10. The Trust agrees to advise the Distributor immediately:
(a) of any request by the SEC for amendments to the Registration
Statement or any Prospectus or for additional information;
(b) in the event of the issuance by the SEC of any stop order
suspending the effectiveness of the Registration Statement or a Prospectus
under the 1933 Act, or of the initiation of any proceedings for that
purpose;
(c) of the happening of any material event which makes untrue any
statement made in the Registration Statement or any Prospectus or Statement
of Additional Information which requires the making of a change therein in
order to make the statements therein not misleading; and
(d) of all action of the SEC with respect to any amendments to the
Registration Statement which may from time to time be filed with the SEC
under the 1933 Act or the 0000 Xxx.
11. The Trust shall comply with all applicable laws, rules and
regulations, including, without limiting the generality of the foregoing, all
rules and regulations made or adopted pursuant to the 1933 Act, the 1940 Act or
by the NASD.
12. This Agreement shall become effective with respect to any Series upon
the effectiveness of the Trust's Registration Statement relating to such Series,
and shall continue in effect for so long as the Trust's Registration Statement
relating to such series remains effective. This Agreement (or any Supplement)
may, in any event, be terminated at any time, without the payment of any
penalty, by the Trust upon 60 days' written notice to the Distributor and by the
Distributor upon 60 days' written notice to the Trust. Notwithstanding the
foregoing, Distributor shall not terminate this Agreement prior to nine months
after the date of this Agreement except as required by law or due to a default
by the Trust which, if capable of cure, is not cured within any applicable grace
or notice period. This Agreement shall immediately terminate in event of its
assignment (as that term is defined in the 1940 Act).

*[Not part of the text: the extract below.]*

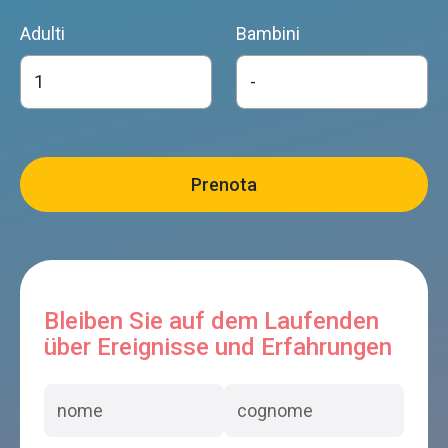
Adulti
Bambini
Bleiben Sie auf dem Laufenden
über Ereignisse und Erfahrungen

For purposes hereof, the term "default" shall include, without limitation: (a)
the Trust's failure to maintain a required effective registration under the 1940
Act or the Securities Act of 1933; (b) inclusion in a relevant registration
statement, prospectus, statement of additional information or other marketing
material prepared by the Trust of an untrue statement of a material fact or
omission to state any material fact required to be stated therein or necessary
to make the statements therein not misleading; (c) a material breach by the
Trust of any representation, warranty or covenant of the Trust in this
Agreement; or (d) a failure to pay when due any amount due to Distributor.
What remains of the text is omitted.